▶ **Aim of the task**: Below are records to be transcribed exactly; any pictures should be left out.

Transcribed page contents
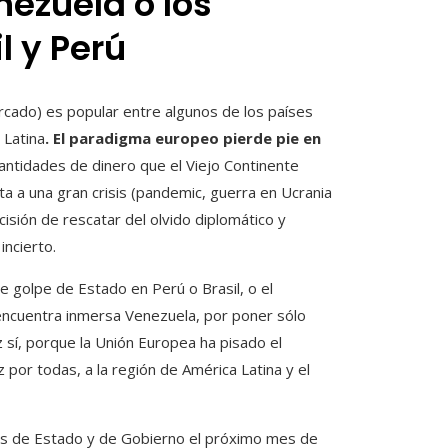
nezuela o los
l y Perú
rcado) es popular entre algunos de los países
 Latina
. El paradigma europeo pierde pie en
cantidades de dinero que el Viejo Continente
ta a una gran crisis (pandemic, guerra en Ucrania
sión de rescatar del olvido diplomático y
incierto.
de golpe de Estado en Perú o Brasil, o el
e encuentra inmersa Venezuela, por poner sólo
sí, porque la Unión Europea ha pisado el
 por todas, a la región de América Latina y el
es de Estado y de Gobierno el próximo mes de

▶ **Exercise answer**:
nezuela o los
l y Perú
rcado) es popular entre algunos de los países
 Latina
. El paradigma europeo pierde pie en
cantidades de dinero que el Viejo Continente
ta a una gran crisis (pandemic, guerra en Ucrania
sión de rescatar del olvido diplomático y
incierto.
de golpe de Estado en Perú o Brasil, o el
e encuentra inmersa Venezuela, por poner sólo
sí, porque la Unión Europea ha pisado el
 por todas, a la región de América Latina y el
es de Estado y de Gobierno el próximo mes de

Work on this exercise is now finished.